Kevin Dec 17, 2006 10:53 PM
UM dc there are many people that aren't even religious that believe in a greater power that created everything. You realize this right?

They thumb their noses up at the Bible, but are theists.

Believing a greater being created us does not = Christianity.

Studying that theory in a non-religious atmosphere would indeed be science. Like it or not, admit it or not.

Man's search for God is a science in its own.

I think you are just being a tad closed minded because it doesn't fit YOUR beliefs.

The studying of the supernatural is indeed a science.
 
mania Dec 17, 2006 10:53 PM
Quote, Originally Posted by Kevin (Post 3242682)
Actually I would be happy if they just taught evolution and creationism as concepts without even bringing the bible out.
The 'problem' with that is it can't be tested or proved. You can always say an all powerful being 'did something' to make us this way and it can never be proven or disproven. it really doesn't belong in the science class.

Should a linguistics class teach that languages all came from the tower of babel as an alternate theory of how languages developed?

Should physics class teach that in some cases you can walk on water?

Should chemistry teach that you can turn water into wine if necessary?
 
dcmacdaddy Dec 17, 2006 10:59 PM
Quote, Originally Posted by Kevin (Post 3242684)
My statement was explaining dc as to why I put them together. Instead of arguing that, he attacked my credibility as to what I said. And is now making "sand in vagina" comments.... So yeah.

oldschool dc
Quote, Originally Posted by Kevin (Post 3242684)
And the same school is still teaching it. How do I know? Bekah's daughter is learning about it right now. Why do you think a lot people believe Evolution = Big Bang theory as well? Because when they get taught about it, it all gets lumped together.

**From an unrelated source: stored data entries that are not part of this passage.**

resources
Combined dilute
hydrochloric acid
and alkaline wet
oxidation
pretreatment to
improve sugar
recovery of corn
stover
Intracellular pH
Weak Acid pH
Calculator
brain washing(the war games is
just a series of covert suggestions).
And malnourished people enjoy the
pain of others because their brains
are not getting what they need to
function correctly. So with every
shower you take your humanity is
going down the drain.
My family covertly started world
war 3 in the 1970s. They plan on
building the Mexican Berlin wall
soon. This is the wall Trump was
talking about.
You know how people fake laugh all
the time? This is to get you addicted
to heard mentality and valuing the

So can we get back to the discussion?
Yes, but your statement was making a broad generalization about an idea that seemed to me, and others on here, to be not as general as you claimed it to be. Hence, the reason asking for justification for your claim. What it turns out is that your claim was based on your personal experience, and that of a friend's daughter, at your school. So, now it would seem we have one school teaching these ideas as one conflated subject. Would you still like to make the claim that is a general practice among schools across the "states"? If so, what evidence do you have to support that claim?

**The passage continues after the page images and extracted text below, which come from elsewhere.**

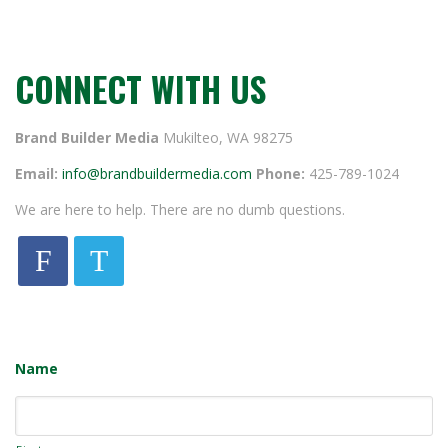
CONNECT WITH US
Brand Builder Media
Mukilteo, WA 98275
Email:
info@brandbuildermedia.com
Phone:
425-789-1024
We are here to help. There are no dumb questions.
F
T
Name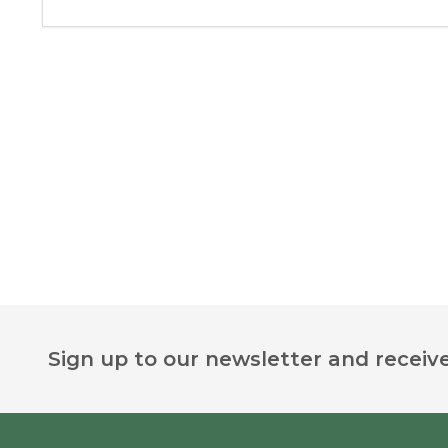
Footer
Sign up to our newsletter and receive
Start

As to getting back to the discussion, when you replied to my post with the "sand in the vagina" comment--That's only from 2001, it's not really old-school now, is it?--you completely left out any response to my subsequent two paragraphs that began "And, getting back on topic . . . ". Would you mind getting "back to the discussion" now? I have made one other post specifically about the topic raised in the first post and hear you are still with your knickers in a twist. Let's call a truce and get back to arguing the merits of why or why not Darwinian evolution should be taught in a biology class.